▶ TASK BRIEF
Report the number of lines in these entries that contain "pour". Write only the number.

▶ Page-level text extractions
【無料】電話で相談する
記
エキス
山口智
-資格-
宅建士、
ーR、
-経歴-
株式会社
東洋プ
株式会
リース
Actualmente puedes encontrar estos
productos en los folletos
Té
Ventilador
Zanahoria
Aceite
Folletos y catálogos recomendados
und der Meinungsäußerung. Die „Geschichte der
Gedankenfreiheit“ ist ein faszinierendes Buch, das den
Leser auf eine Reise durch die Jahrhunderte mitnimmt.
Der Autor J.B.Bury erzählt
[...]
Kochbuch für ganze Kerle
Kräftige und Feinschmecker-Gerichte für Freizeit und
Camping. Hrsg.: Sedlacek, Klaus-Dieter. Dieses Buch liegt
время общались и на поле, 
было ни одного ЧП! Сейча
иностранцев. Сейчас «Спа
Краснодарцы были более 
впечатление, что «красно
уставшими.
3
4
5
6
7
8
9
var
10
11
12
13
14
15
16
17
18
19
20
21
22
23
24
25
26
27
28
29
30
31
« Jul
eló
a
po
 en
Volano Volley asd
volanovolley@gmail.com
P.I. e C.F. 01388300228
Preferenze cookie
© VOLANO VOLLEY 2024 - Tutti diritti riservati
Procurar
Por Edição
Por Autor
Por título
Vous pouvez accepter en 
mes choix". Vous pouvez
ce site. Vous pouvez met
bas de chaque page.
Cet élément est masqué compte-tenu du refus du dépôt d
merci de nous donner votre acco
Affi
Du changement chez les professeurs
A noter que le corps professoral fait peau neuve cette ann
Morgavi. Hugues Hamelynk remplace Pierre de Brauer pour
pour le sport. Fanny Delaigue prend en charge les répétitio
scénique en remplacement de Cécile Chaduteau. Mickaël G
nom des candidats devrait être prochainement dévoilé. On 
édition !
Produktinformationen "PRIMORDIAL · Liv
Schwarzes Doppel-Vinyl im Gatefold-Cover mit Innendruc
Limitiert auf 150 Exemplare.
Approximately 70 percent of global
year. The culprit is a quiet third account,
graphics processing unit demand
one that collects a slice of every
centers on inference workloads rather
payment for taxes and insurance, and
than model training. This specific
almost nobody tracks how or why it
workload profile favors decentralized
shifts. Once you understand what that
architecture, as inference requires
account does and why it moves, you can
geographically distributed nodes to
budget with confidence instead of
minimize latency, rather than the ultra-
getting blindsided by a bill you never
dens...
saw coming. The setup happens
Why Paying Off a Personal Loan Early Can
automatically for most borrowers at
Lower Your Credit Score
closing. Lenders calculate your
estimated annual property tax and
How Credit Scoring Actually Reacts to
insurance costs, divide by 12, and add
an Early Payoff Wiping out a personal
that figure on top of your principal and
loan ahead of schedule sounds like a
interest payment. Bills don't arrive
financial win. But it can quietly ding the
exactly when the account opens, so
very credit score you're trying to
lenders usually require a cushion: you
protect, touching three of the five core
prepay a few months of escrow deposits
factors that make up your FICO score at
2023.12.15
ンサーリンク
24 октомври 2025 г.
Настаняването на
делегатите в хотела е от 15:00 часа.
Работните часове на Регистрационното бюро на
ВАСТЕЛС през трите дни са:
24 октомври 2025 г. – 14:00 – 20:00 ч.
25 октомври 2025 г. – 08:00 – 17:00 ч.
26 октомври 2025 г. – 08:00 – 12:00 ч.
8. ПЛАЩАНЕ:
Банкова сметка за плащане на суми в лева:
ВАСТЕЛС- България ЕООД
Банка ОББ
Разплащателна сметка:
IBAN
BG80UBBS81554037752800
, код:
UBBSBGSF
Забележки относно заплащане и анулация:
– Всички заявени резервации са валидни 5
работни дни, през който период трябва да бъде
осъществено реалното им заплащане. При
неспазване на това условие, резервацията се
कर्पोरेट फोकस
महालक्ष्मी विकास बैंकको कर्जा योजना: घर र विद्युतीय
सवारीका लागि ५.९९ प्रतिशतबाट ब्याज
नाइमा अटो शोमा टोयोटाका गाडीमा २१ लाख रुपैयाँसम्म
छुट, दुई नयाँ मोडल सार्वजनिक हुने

--

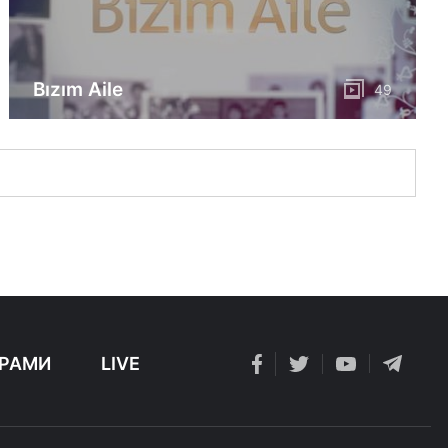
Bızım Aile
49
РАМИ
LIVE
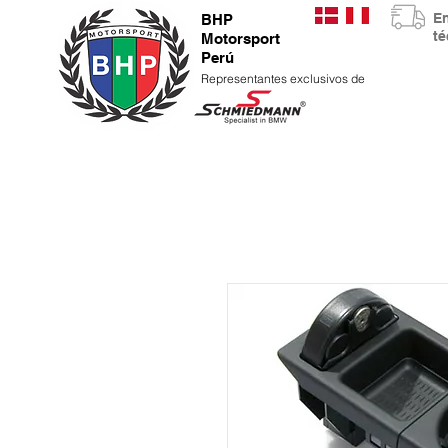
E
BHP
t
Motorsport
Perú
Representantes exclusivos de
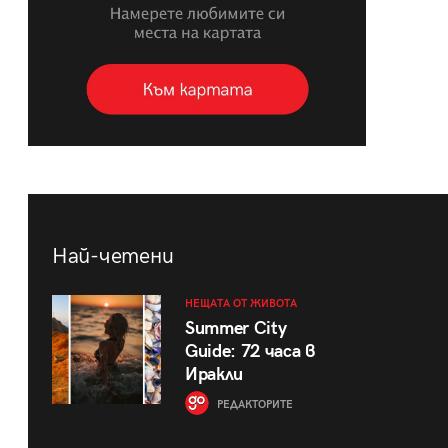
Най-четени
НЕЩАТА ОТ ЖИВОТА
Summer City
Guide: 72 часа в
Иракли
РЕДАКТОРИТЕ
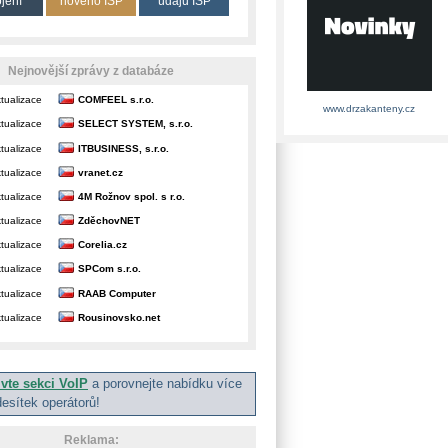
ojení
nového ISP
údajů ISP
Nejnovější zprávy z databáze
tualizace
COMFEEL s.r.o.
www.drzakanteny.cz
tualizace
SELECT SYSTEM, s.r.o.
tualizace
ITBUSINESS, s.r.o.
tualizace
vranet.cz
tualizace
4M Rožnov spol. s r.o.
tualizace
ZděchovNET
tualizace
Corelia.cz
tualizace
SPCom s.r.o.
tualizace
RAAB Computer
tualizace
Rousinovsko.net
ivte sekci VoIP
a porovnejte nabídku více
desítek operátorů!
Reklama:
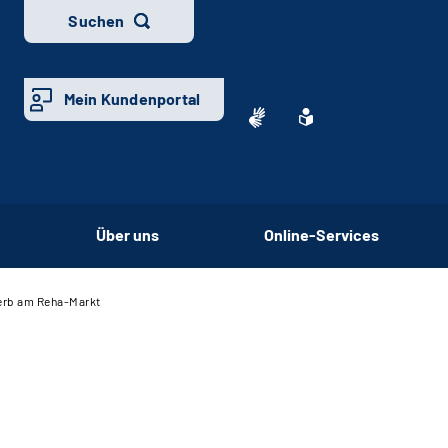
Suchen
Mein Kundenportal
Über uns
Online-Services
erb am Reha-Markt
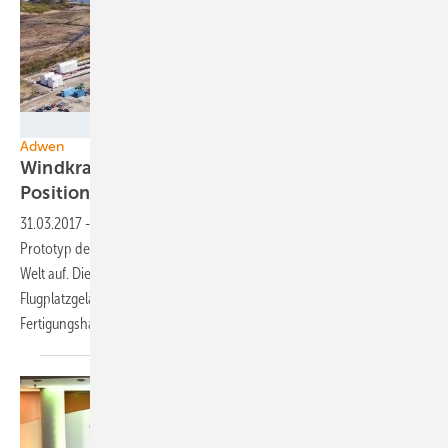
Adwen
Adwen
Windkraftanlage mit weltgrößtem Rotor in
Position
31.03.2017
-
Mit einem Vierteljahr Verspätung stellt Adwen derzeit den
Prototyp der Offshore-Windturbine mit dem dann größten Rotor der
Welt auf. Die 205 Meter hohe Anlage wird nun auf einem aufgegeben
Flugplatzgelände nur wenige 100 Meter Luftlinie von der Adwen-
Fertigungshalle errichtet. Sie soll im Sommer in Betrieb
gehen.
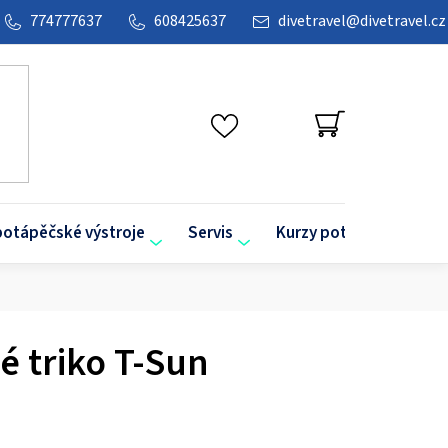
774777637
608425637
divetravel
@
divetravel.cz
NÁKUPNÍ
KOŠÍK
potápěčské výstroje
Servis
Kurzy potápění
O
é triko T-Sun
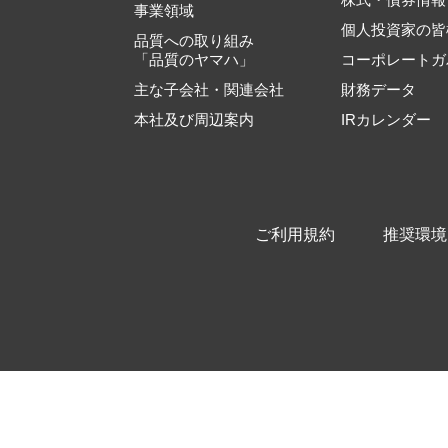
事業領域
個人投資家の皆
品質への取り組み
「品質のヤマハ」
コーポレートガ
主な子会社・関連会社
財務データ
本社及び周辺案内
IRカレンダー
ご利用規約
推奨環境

▶ COMPLETED TASK
2